Over recent years, many people have purchased long term care (LTC) insurance to protect themselves against the rising costs of care in their final years. But lately, policy holders have seen their premiums rise and/or benefits decrease. Two of the largest LTC insurance companies, MetLife and Unum, recently appeared before the Florida insurance commissioner to explain why they asked some of their policy holders to pay double what they paid in premiums the previous year.
Unum explained that when it entered this market in the late 1980s, they determined their prices using the best data available about how future experience would develop. But, over the next decades, they discovered their assumptions were very wrong. For example:
They did not plan on people living so much longer. U.S. life expectancy increased two full years between 2000 and 2014, from age 77 to 79. According to the U.S. Centers for Disease Control and Prevention (CDC), life expectancy is still on the rise.
- They did not plan on such low interest rates. They had planned on investing the premiums they collected at high interest rates to generate healthy returns, but interest rates have been extremely low since the 2008 recession.

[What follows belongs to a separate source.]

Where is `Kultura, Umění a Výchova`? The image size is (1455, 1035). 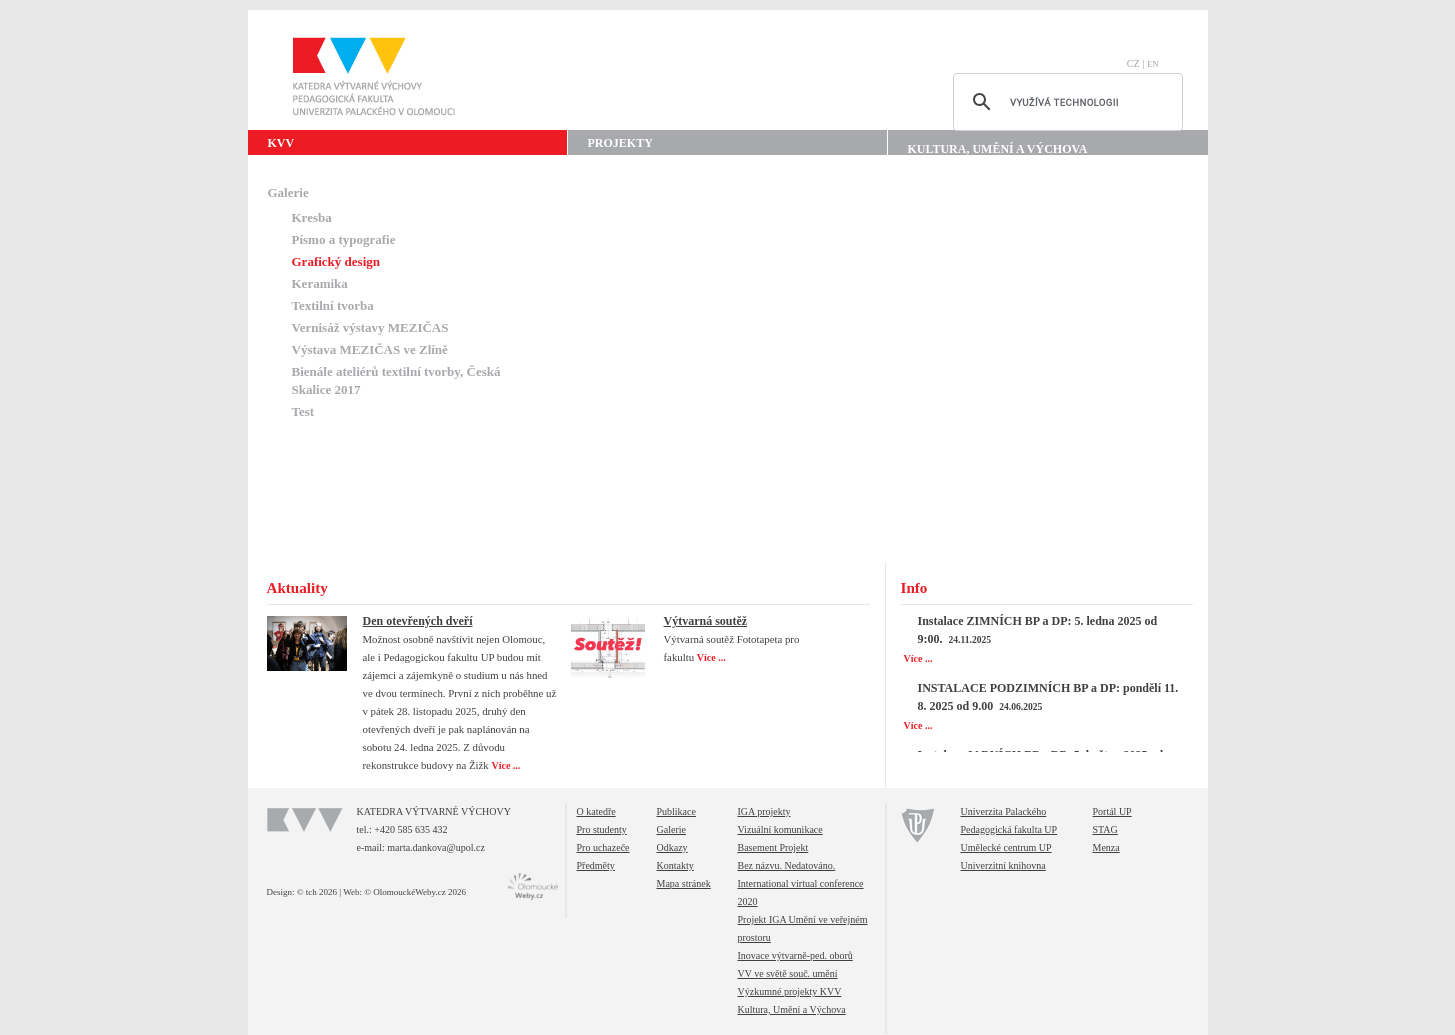 Kultura, Umění a Výchova is located at coordinates (998, 149).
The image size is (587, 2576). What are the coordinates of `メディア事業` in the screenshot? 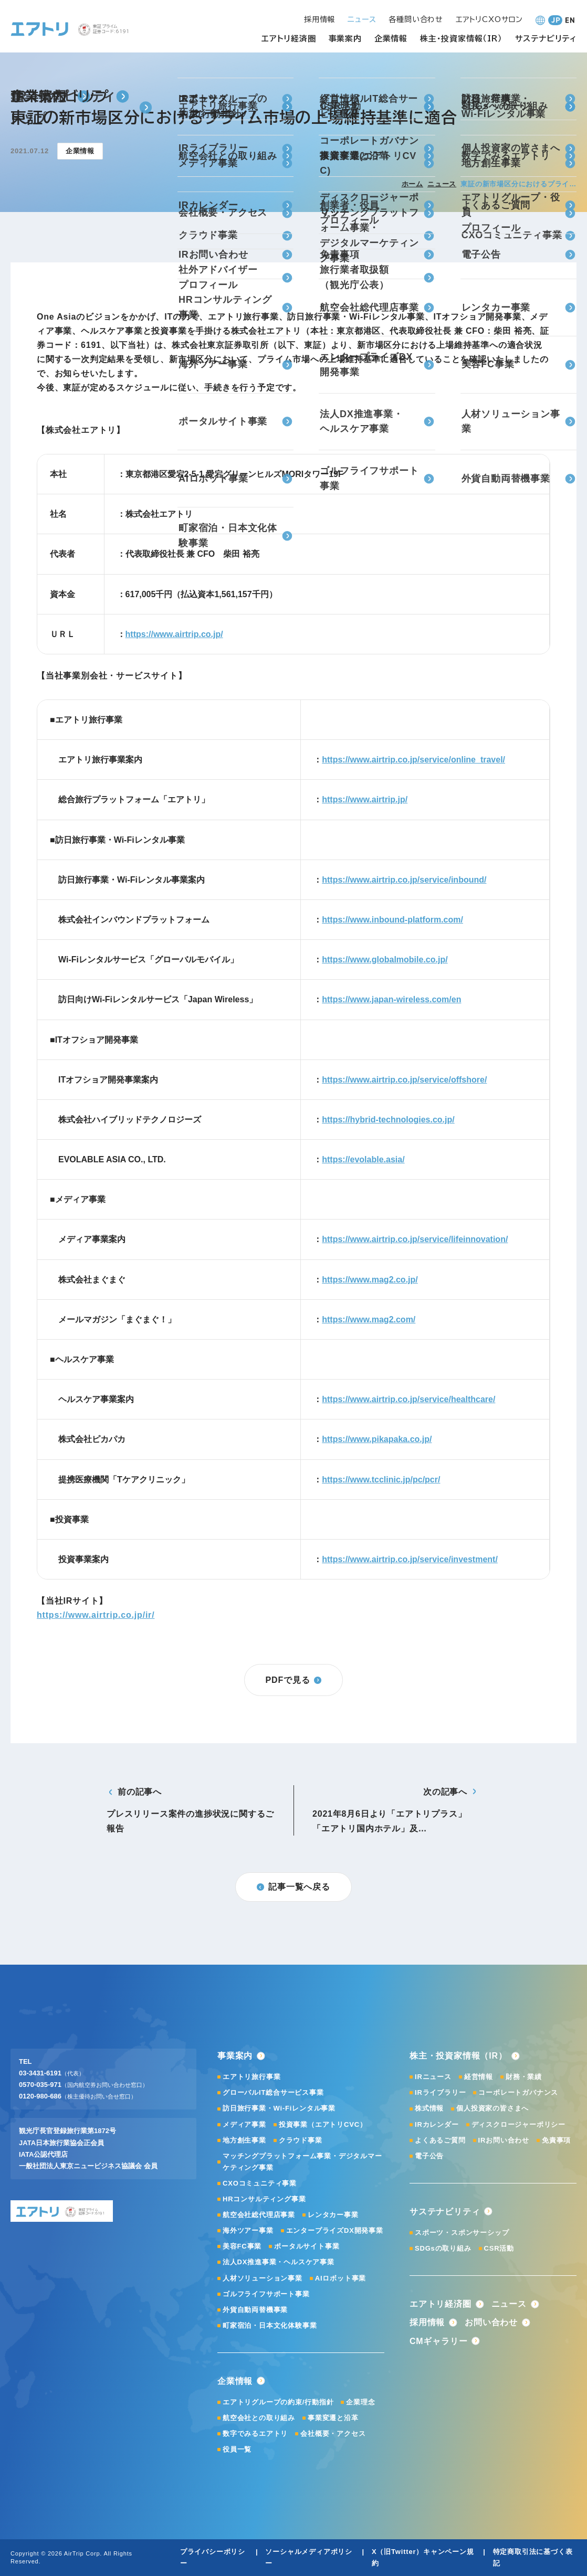 It's located at (244, 2124).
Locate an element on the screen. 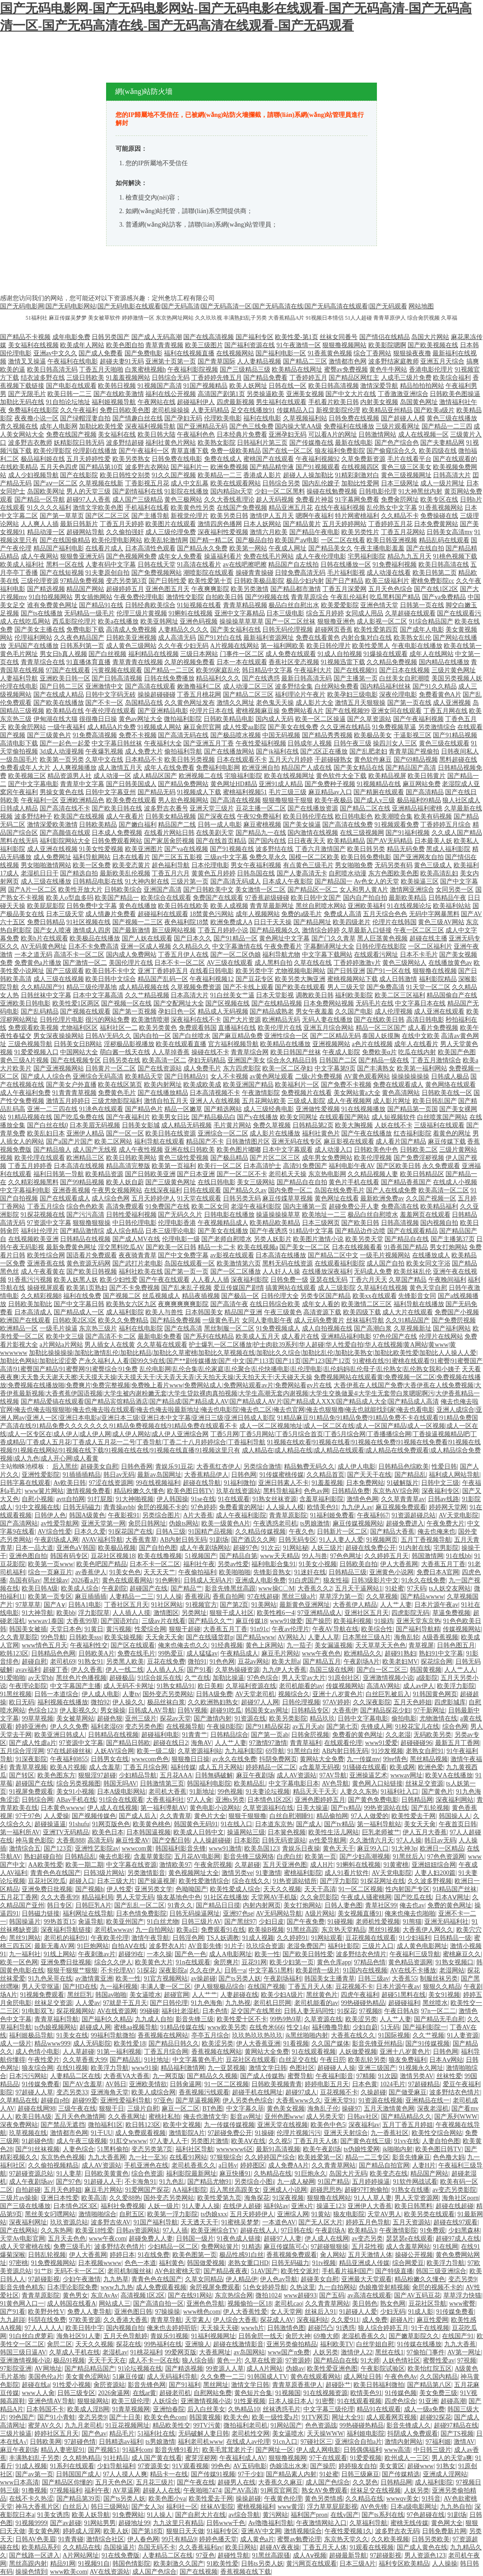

- They did not expect people to hold onto their policies. Insurers expected people would forget about their policies and let them lapse, in which case the premiums they had paid would be forfeited and go into the insurance company's pockets to pay other claims. But seniors held onto their policies, causing the insurers to pay more claims than planned.
- They did not expect to have to pay claims so long. Diseases like Alzheimer's and other forms of dementia can last for years, and seniors stayed longer in nursing homes than the insurers had expected.
As a result, some insurers (Allianz, Guardian, MetLife, Prudential and Unum) have stopped offering LTC insurance completely. But they still have to service the people who bought policies and will use them. Insurers plan to reduce the coverage whenever they can, by adjusting the amounts policyholders receive, making them wait longer to receive care and decreasing benefits when they do go into care—and, of course, by increasing premiums. Most of the insurers still have large company-wide surpluses, but seek to make their LTC divisions self-sufficient.
This is not good news for seniors. Those who cannot afford the higher premiums often have to cancel their policies, forfeiting the premiums they have already paid and losing coverage around the time they need it—and then find other ways (bank accounts, home equity) to pay for their care.
The good news is that new types of LTC insurance policies have been developed that do not have the use it or lose if feature of traditional LTC and that also can provide income tax planning benefits. These new policies can also be structured with a senior's estate plan to help keep the senior out of the nursing home, using the LTC funds for care in a less institutional setting.